* About this exercise
Which of the lines below hold "Files"? Please return each one.
····················
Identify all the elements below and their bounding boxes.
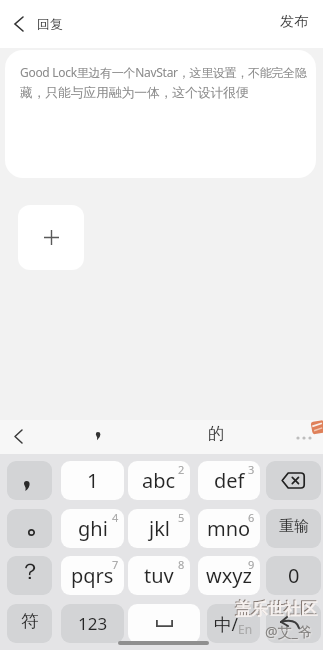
button[interactable] xyxy=(128,604,200,643)
staticText: 发布 xyxy=(280,13,308,31)
staticText: 中/ xyxy=(214,612,239,636)
staticText: 4 xyxy=(112,510,119,525)
staticText: tuv xyxy=(144,562,174,589)
staticText: mno xyxy=(207,515,251,542)
button[interactable]: 的 xyxy=(204,417,228,451)
staticText: 8 xyxy=(178,557,185,572)
staticText: 7 xyxy=(112,557,119,572)
staticText: 2 xyxy=(178,462,185,477)
staticText: wxyz xyxy=(206,562,252,589)
button[interactable]: ？ xyxy=(7,556,52,595)
staticText: En xyxy=(238,621,253,637)
staticText: 6 xyxy=(248,510,255,525)
staticText: 的 xyxy=(208,424,224,444)
button[interactable] xyxy=(84,426,110,450)
button[interactable]: 重输 xyxy=(266,509,321,548)
staticText: 盖乐世社区 xyxy=(235,599,318,620)
staticText: 1 xyxy=(87,467,99,494)
button[interactable] xyxy=(18,205,84,270)
button[interactable] xyxy=(7,509,52,548)
staticText: 0 xyxy=(288,562,300,589)
staticText: @艾_爷 xyxy=(265,622,312,641)
button[interactable]: 1 xyxy=(61,461,124,500)
staticText: jkl xyxy=(149,515,170,542)
staticText: 符 xyxy=(21,610,39,632)
button[interactable]: mno xyxy=(198,509,260,548)
button[interactable]: ghi xyxy=(61,509,124,548)
button[interactable]: pqrs xyxy=(61,556,124,595)
button[interactable]: abc xyxy=(128,461,190,500)
staticText: Good Lock里边有一个NavStar，这里设置，不能完全隐 xyxy=(20,64,307,80)
staticText: 藏，只能与应用融为一体，这个设计很便 xyxy=(20,85,249,101)
button[interactable]: 回复 xyxy=(0,16,63,32)
staticText: 回复 xyxy=(37,16,63,32)
button[interactable] xyxy=(14,430,22,443)
staticText: 盖乐世社区 xyxy=(234,598,317,619)
button[interactable]: Good Lock里边有一个NavStar，这里设置，不能完全隐 xyxy=(5,50,316,178)
button[interactable]: 发布 xyxy=(280,13,308,31)
button[interactable]: jkl xyxy=(128,509,190,548)
button[interactable]: 中/ xyxy=(207,604,260,643)
button[interactable]: 符 xyxy=(7,604,52,643)
staticText: abc xyxy=(142,467,176,494)
staticText: def xyxy=(214,467,245,494)
staticText: 123 xyxy=(78,612,108,635)
staticText: 3 xyxy=(248,462,255,477)
button[interactable]: 123 xyxy=(61,604,124,643)
staticText: ？ xyxy=(19,558,41,586)
button[interactable] xyxy=(266,604,321,643)
button[interactable] xyxy=(266,461,321,500)
staticText: 5 xyxy=(178,510,185,525)
staticText: ghi xyxy=(78,515,108,542)
button[interactable]: tuv xyxy=(128,556,190,595)
button[interactable]: wxyz xyxy=(198,556,260,595)
button[interactable]: 0 xyxy=(266,556,321,595)
staticText: 重输 xyxy=(279,517,309,536)
staticText: pqrs xyxy=(71,562,114,589)
staticText: 9 xyxy=(248,557,255,572)
button[interactable] xyxy=(7,461,52,500)
button[interactable]: def xyxy=(198,461,260,500)
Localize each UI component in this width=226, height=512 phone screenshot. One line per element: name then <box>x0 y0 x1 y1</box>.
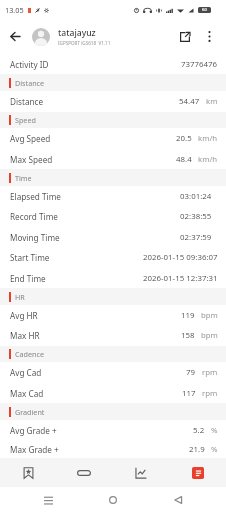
staticText: Gradient <box>15 407 45 417</box>
staticText: 02:37:59 <box>180 232 212 243</box>
staticText: 117 <box>182 388 196 399</box>
staticText: 02:38:55 <box>180 211 212 222</box>
button[interactable]: Avg HR <box>0 305 226 325</box>
button[interactable]: Recent apps <box>37 489 59 511</box>
button[interactable]: Moving Time <box>0 227 226 247</box>
staticText: 48.4 <box>176 154 192 165</box>
staticText: 20.5 <box>176 133 192 144</box>
button[interactable]: Max Cad <box>0 383 226 403</box>
staticText: 79 <box>186 367 196 378</box>
staticText: bpm <box>201 310 218 321</box>
staticText: HR <box>15 292 25 302</box>
staticText: Max Grade + <box>10 444 59 455</box>
staticText: Avg Speed <box>10 133 51 144</box>
staticText: km <box>206 96 218 107</box>
staticText: Activity ID <box>10 59 49 70</box>
staticText: Distance <box>15 78 45 88</box>
staticText: Elapsed Time <box>10 191 61 202</box>
staticText: 158 <box>181 330 195 341</box>
button[interactable]: Statistics <box>130 462 152 484</box>
staticText: 60 <box>202 7 207 13</box>
button[interactable]: More options <box>200 19 218 54</box>
staticText: Cadence <box>15 349 44 359</box>
staticText: 2026-01-15 09:36:07 <box>143 252 218 263</box>
button[interactable]: Activity ID <box>0 54 226 74</box>
button[interactable]: Distance <box>0 91 226 112</box>
button[interactable]: Back <box>167 489 189 511</box>
button[interactable]: Avg Grade + <box>0 420 226 440</box>
staticText: 54.47 <box>179 96 200 107</box>
staticText: 2026-01-15 12:37:31 <box>143 273 218 284</box>
button[interactable]: Share <box>174 19 195 54</box>
staticText: km/h <box>198 133 218 144</box>
staticText: Time <box>15 173 32 183</box>
button[interactable]: Max Grade + <box>0 440 226 458</box>
staticText: 73776476 <box>181 59 218 70</box>
staticText: rpm <box>202 367 218 378</box>
staticText: Start Time <box>10 252 50 263</box>
staticText: 5.2 <box>193 425 205 436</box>
staticText: Moving Time <box>10 232 60 243</box>
button[interactable]: Home <box>102 489 124 511</box>
staticText: Record Time <box>10 211 58 222</box>
staticText: End Time <box>10 273 46 284</box>
staticText: Max Cad <box>10 388 44 399</box>
button[interactable]: Details <box>192 467 204 479</box>
staticText: tatajayuz <box>58 27 96 39</box>
button[interactable]: Track <box>73 462 95 484</box>
staticText: Speed <box>15 115 36 125</box>
staticText: Max HR <box>10 330 40 341</box>
button[interactable]: Bookmarks <box>17 462 39 484</box>
staticText: Avg HR <box>10 310 38 321</box>
staticText: rpm <box>202 388 218 399</box>
button[interactable]: Avg Cad <box>0 362 226 383</box>
staticText: % <box>211 425 218 436</box>
button[interactable]: Elapsed Time <box>0 186 226 206</box>
staticText: 21.9 <box>189 444 205 455</box>
staticText: % <box>211 444 218 455</box>
button[interactable]: Max HR <box>0 325 226 346</box>
staticText: Avg Grade + <box>10 425 57 436</box>
staticText: 13.05 <box>5 5 24 15</box>
button[interactable]: Avg Speed <box>0 128 226 149</box>
staticText: IGPSPORT iGS618 V1.11 <box>58 40 111 46</box>
staticText: Avg Cad <box>10 367 42 378</box>
button[interactable]: Record Time <box>0 206 226 227</box>
button[interactable]: Max Speed <box>0 149 226 169</box>
staticText: km/h <box>198 154 218 165</box>
staticText: Max Speed <box>10 154 53 165</box>
staticText: 03:01:24 <box>180 191 212 202</box>
staticText: bpm <box>201 330 218 341</box>
button[interactable]: Start Time <box>0 247 226 268</box>
staticText: 119 <box>181 310 195 321</box>
button[interactable]: Back <box>0 19 30 54</box>
button[interactable]: End Time <box>0 268 226 288</box>
staticText: Distance <box>10 96 44 107</box>
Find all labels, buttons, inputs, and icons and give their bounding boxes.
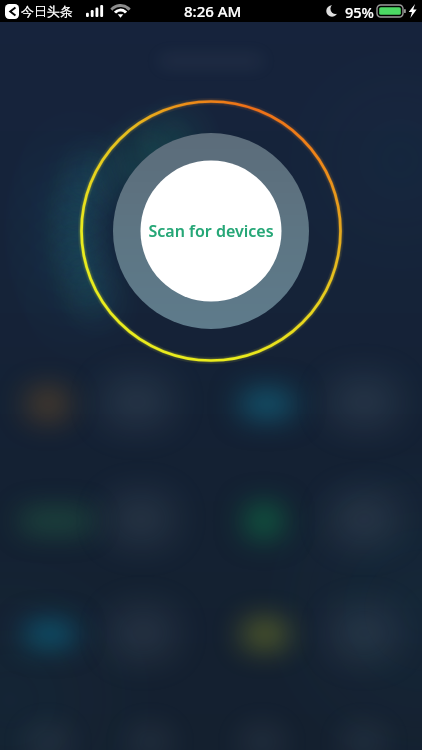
button[interactable]: Scan for devices [141, 196, 281, 266]
staticText: 95% [345, 2, 374, 22]
staticText: 今日头条 [21, 3, 73, 19]
staticText: Scan for devices [148, 220, 274, 242]
staticText: 8:26 AM [184, 1, 242, 21]
button[interactable]: Back [5, 4, 19, 19]
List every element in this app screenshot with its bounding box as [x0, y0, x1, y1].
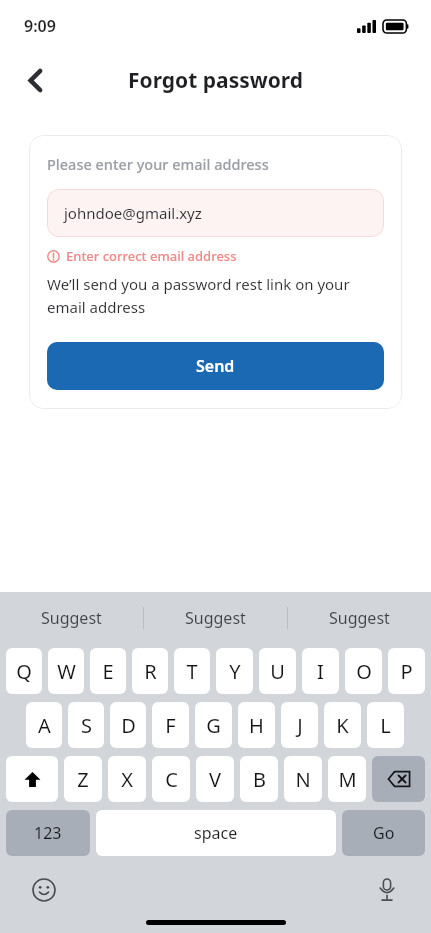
button[interactable]: E [90, 648, 126, 694]
button[interactable]: L [367, 702, 404, 748]
button[interactable]: Y [216, 648, 253, 694]
button[interactable]: P [388, 648, 425, 694]
button[interactable]: W [48, 648, 84, 694]
button[interactable]: Suggest [0, 592, 143, 644]
button[interactable]: X [108, 756, 146, 802]
button[interactable]: 123 [6, 810, 90, 856]
button[interactable]: space [96, 810, 336, 856]
staticText: johndoe@gmail.xyz [64, 203, 202, 223]
button[interactable]: H [238, 702, 275, 748]
staticText: V [209, 766, 221, 793]
staticText: E [102, 658, 114, 685]
staticText: R [144, 658, 157, 685]
staticText: Suggest [185, 607, 246, 629]
button[interactable]: R [132, 648, 168, 694]
staticText: H [249, 712, 264, 739]
staticText: K [336, 712, 349, 739]
button[interactable]: I [302, 648, 339, 694]
button[interactable]: F [152, 702, 189, 748]
staticText: 123 [34, 822, 62, 844]
button[interactable]: U [259, 648, 296, 694]
staticText: Go [373, 822, 395, 844]
button[interactable]: G [195, 702, 232, 748]
staticText: M [338, 766, 357, 793]
button[interactable]: S [68, 702, 104, 748]
staticText: We’ll send you a password rest link on y… [47, 274, 384, 317]
button[interactable]: M [328, 756, 366, 802]
staticText: X [121, 766, 133, 793]
button[interactable]: D [110, 702, 146, 748]
button[interactable]: Go [342, 810, 425, 856]
staticText: B [253, 766, 266, 793]
button[interactable]: Voice input [371, 874, 403, 906]
staticText: A [38, 712, 51, 739]
button[interactable]: J [281, 702, 318, 748]
button[interactable]: T [174, 648, 210, 694]
button[interactable]: N [284, 756, 322, 802]
staticText: Forgot password [128, 66, 304, 95]
button[interactable]: O [345, 648, 382, 694]
staticText: C [165, 766, 178, 793]
button[interactable]: Q [6, 648, 42, 694]
button[interactable]: johndoe@gmail.xyz [47, 189, 384, 237]
button[interactable]: Emoji [28, 874, 60, 906]
staticText: Send [196, 355, 235, 377]
button[interactable]: A [26, 702, 62, 748]
staticText: O [356, 658, 372, 685]
staticText: U [270, 658, 285, 685]
staticText: L [380, 712, 391, 739]
button[interactable]: C [152, 756, 190, 802]
button[interactable]: Backspace [372, 756, 425, 802]
button[interactable]: Shift [6, 756, 58, 802]
staticText: space [194, 822, 238, 844]
staticText: Q [16, 658, 32, 685]
staticText: G [206, 712, 221, 739]
button[interactable]: Z [64, 756, 102, 802]
staticText: T [186, 658, 198, 685]
staticText: Suggest [41, 607, 102, 629]
button[interactable]: Suggest [288, 592, 431, 644]
staticText: D [121, 712, 136, 739]
staticText: I [317, 658, 324, 685]
staticText: N [295, 766, 311, 793]
staticText: S [81, 712, 92, 739]
button[interactable]: Suggest [144, 592, 287, 644]
staticText: W [57, 658, 76, 685]
staticText: Enter correct email address [66, 247, 237, 265]
button[interactable]: V [196, 756, 234, 802]
staticText: P [400, 658, 413, 685]
button[interactable]: B [240, 756, 278, 802]
staticText: F [165, 712, 176, 739]
staticText: Z [77, 766, 89, 793]
staticText: J [297, 712, 303, 739]
staticText: Please enter your email address [47, 154, 269, 174]
staticText: Suggest [329, 607, 390, 629]
button[interactable]: Send [47, 342, 384, 390]
button[interactable]: Back [14, 59, 56, 101]
button[interactable]: K [324, 702, 361, 748]
staticText: Y [229, 658, 241, 685]
staticText: 9:09 [24, 15, 56, 37]
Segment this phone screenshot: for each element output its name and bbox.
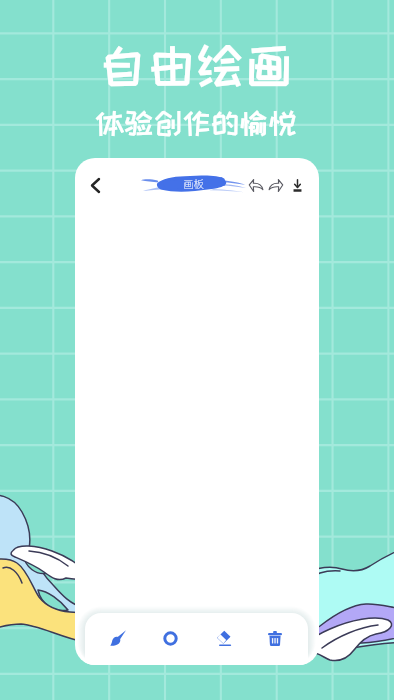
button[interactable]: Undo	[245, 174, 267, 196]
button[interactable]: Download	[286, 174, 308, 196]
button[interactable]: Delete	[256, 619, 294, 657]
staticText: 画板	[183, 176, 204, 191]
button[interactable]: Back	[81, 171, 109, 199]
button[interactable]: Shape	[151, 619, 189, 657]
staticText: 自由绘画	[99, 40, 295, 90]
staticText: 体验创作的愉悦	[96, 108, 298, 138]
button[interactable]: Eraser	[204, 619, 242, 657]
button[interactable]: Redo	[265, 174, 287, 196]
button[interactable]: Brush	[99, 619, 137, 657]
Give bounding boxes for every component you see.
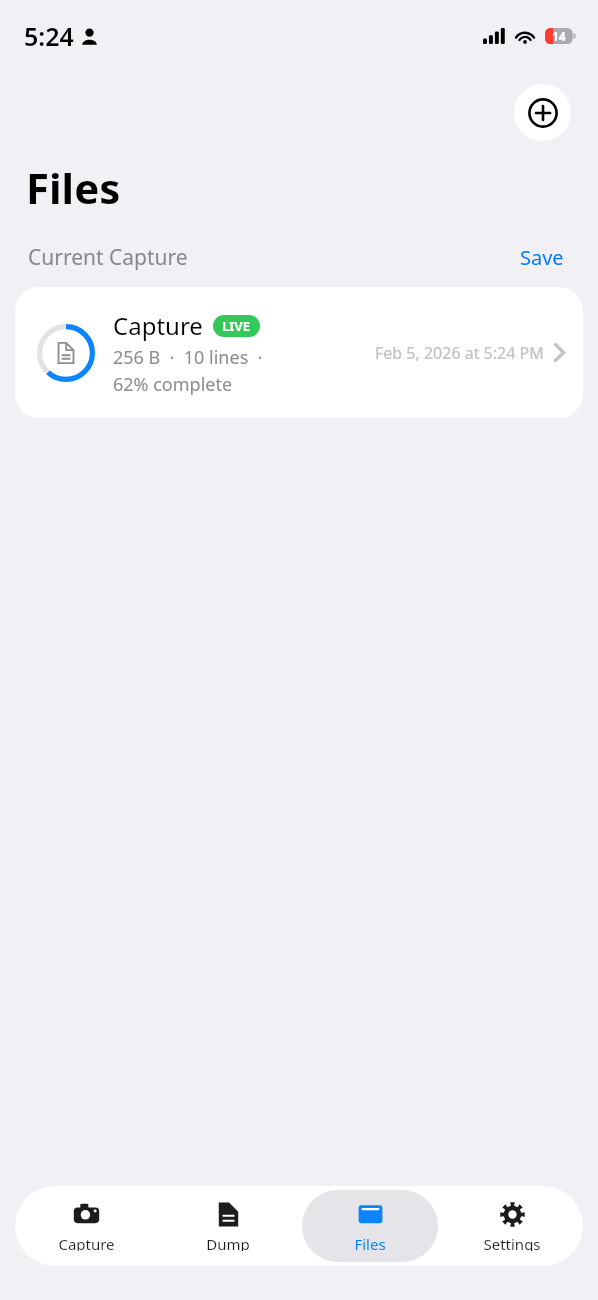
button[interactable]: Dump [160, 1190, 296, 1262]
button[interactable]: Add capture [514, 84, 571, 141]
staticText: Settings [483, 1234, 541, 1251]
staticText: Files [26, 159, 121, 216]
staticText: 62% complete [113, 372, 233, 397]
staticText: Capture [58, 1234, 115, 1251]
button[interactable]: Capture [18, 1190, 154, 1262]
button[interactable]: Save [516, 242, 568, 273]
staticText: 256 B · 10 lines · [113, 345, 263, 370]
button[interactable]: Capture [15, 287, 583, 418]
staticText: 5:24 [24, 19, 74, 53]
button[interactable]: Files [302, 1190, 438, 1262]
staticText: Save [520, 244, 564, 271]
staticText: Files [354, 1234, 386, 1251]
staticText: 14 [552, 28, 566, 44]
staticText: Dump [206, 1234, 250, 1251]
staticText: LIVE [222, 317, 251, 335]
staticText: Feb 5, 2026 at 5:24 PM [375, 342, 544, 364]
button[interactable]: Settings [444, 1190, 580, 1262]
staticText: Capture [113, 309, 203, 342]
staticText: Current Capture [28, 243, 188, 272]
····················
* Answer area
staticText: Files [26, 159, 121, 216]
button[interactable]: Files [302, 1190, 438, 1262]
staticText: Files [354, 1234, 386, 1251]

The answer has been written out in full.